## What the task asks
Start to finish, print the data below exactly, without the images.

## Records shown
◆ ◆ ◆ ◆
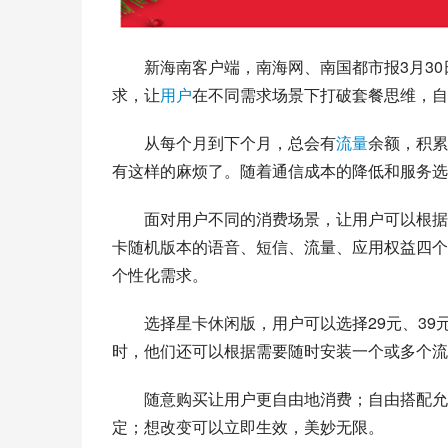
新海南客户端，
南海网
、南国都市报3月30
求，让
用户
在不同需求场景下打破套餐思维，自
从每个月到下个月，总会有
流量
余额，积累
有这样的麻烦了。随着通信成本的降低和服务选
面对用户不同的消费场景，让用户可以根据
卡随机版本的语音、短信、流量、应用权益四个
个性化需求。
选择星卡休闲版，用户可以选择29元、39
时，他们还可以根据需要随时安装一个或多个流
随意购买让用户更自由地消费；自由搭配允
定；想改变可以立即生效，美妙无限。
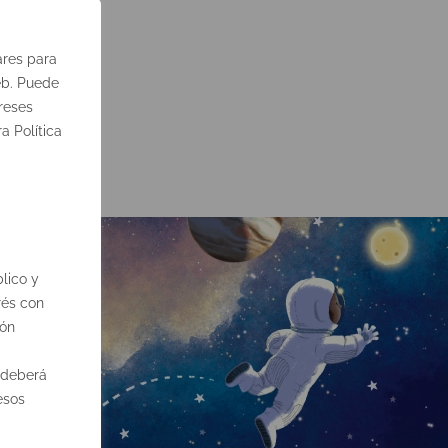
ares para
eb. Puede
reses
a Política
or
lico y
rés con
ión
, deberá
esos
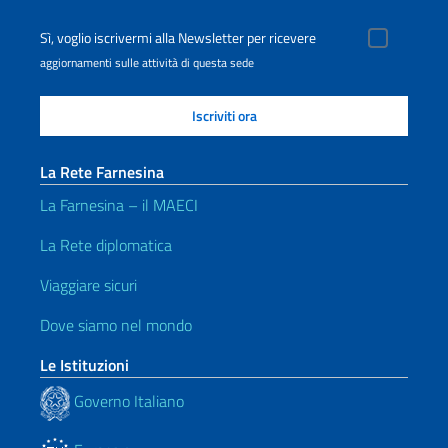
Sì, voglio iscrivermi alla Newsletter per ricevere
aggiornamenti sulle attività di questa sede
La Rete Farnesina
La Farnesina – il MAECI
La Rete diplomatica
Viaggiare sicuri
Dove siamo nel mondo
Le Istituzioni
Governo Italiano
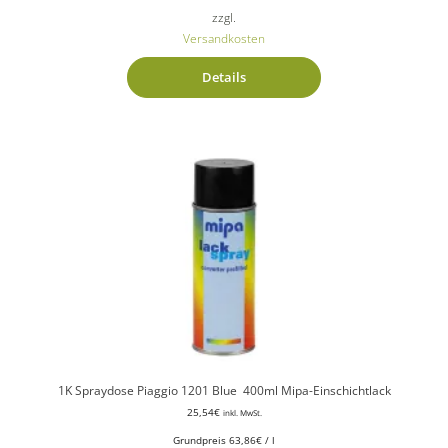
zzgl.
Versandkosten
Details
1K Spraydose Piaggio 1201 Blue 400ml Mipa-Einschichtlack
25,54
€
inkl. MwSt.
Grundpreis
63,86
€
/
l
◆ ◆ ◆ ◆
## Answer section
新海南客户端，
南海网
、南国都市报3月30
求，让
用户
在不同需求场景下打破套餐思维，自
从每个月到下个月，总会有
流量
余额，积累
有这样的麻烦了。随着通信成本的降低和服务选
面对用户不同的消费场景，让用户可以根据
卡随机版本的语音、短信、流量、应用权益四个
个性化需求。
选择星卡休闲版，用户可以选择29元、39
时，他们还可以根据需要随时安装一个或多个流
随意购买让用户更自由地消费；自由搭配允
定；想改变可以立即生效，美妙无限。
ares para
eb. Puede
reses
a Política
or
lico y
rés con
ión
, deberá
esos
Sì, voglio iscrivermi alla Newsletter per ricevere
aggiornamenti sulle attività di questa sede
La Rete Farnesina
La Farnesina – il MAECI
La Rete diplomatica
Viaggiare sicuri
Dove siamo nel mondo
Le Istituzioni
Governo Italiano
zzgl.
Versandkosten
Details
1K Spraydose Piaggio 1201 Blue 400ml Mipa-Einschichtlack
25,54
€
inkl. MwSt.
Grundpreis
63,86
€
/
l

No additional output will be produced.